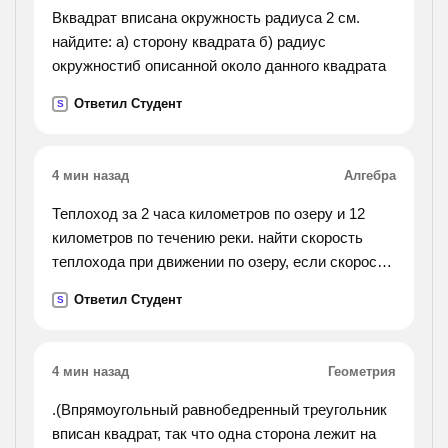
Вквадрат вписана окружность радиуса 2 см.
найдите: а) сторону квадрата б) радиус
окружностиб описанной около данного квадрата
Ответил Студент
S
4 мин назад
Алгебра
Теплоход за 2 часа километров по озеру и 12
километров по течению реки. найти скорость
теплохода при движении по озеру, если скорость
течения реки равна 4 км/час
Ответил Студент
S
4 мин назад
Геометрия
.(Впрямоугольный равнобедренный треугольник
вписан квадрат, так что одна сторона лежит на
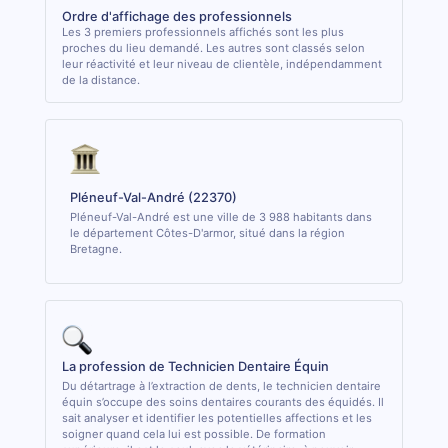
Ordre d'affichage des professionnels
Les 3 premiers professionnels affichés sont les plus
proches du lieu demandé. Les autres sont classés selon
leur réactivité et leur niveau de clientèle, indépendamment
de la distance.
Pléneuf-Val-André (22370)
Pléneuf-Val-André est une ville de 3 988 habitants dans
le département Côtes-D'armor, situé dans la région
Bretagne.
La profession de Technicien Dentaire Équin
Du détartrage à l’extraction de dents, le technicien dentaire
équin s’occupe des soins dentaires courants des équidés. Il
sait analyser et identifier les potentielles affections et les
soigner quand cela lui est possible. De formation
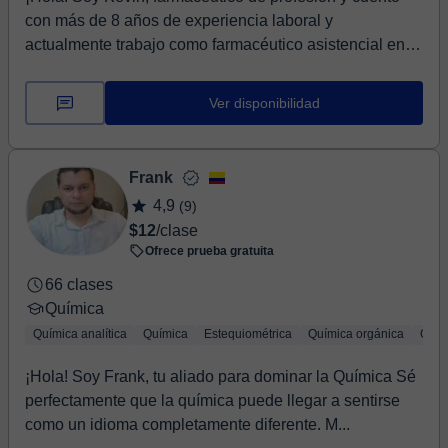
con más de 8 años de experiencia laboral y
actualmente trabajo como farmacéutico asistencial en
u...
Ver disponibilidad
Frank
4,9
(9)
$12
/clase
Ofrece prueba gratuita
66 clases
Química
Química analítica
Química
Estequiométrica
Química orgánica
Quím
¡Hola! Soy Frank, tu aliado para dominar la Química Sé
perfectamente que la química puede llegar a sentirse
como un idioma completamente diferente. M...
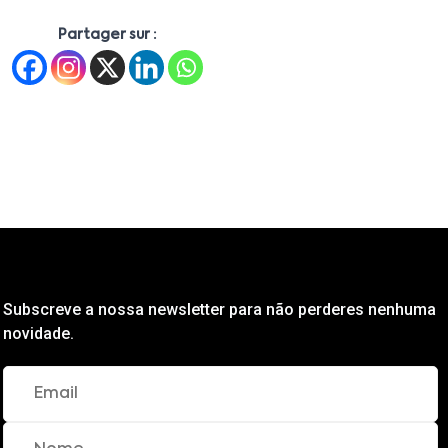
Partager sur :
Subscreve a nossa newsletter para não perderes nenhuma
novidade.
============
# Exercise brief
All lines between the one that contains "Química orgánica" and the end of the records above, both included, are to be returned exactly as they stand, except for pictures, which are omitted.

# Output
Química orgánica
Quím
¡Hola! Soy Frank, tu aliado para dominar la Química Sé
perfectamente que la química puede llegar a sentirse
como un idioma completamente diferente. M...
Partager sur :
Subscreve a nossa newsletter para não perderes nenhuma
novidade.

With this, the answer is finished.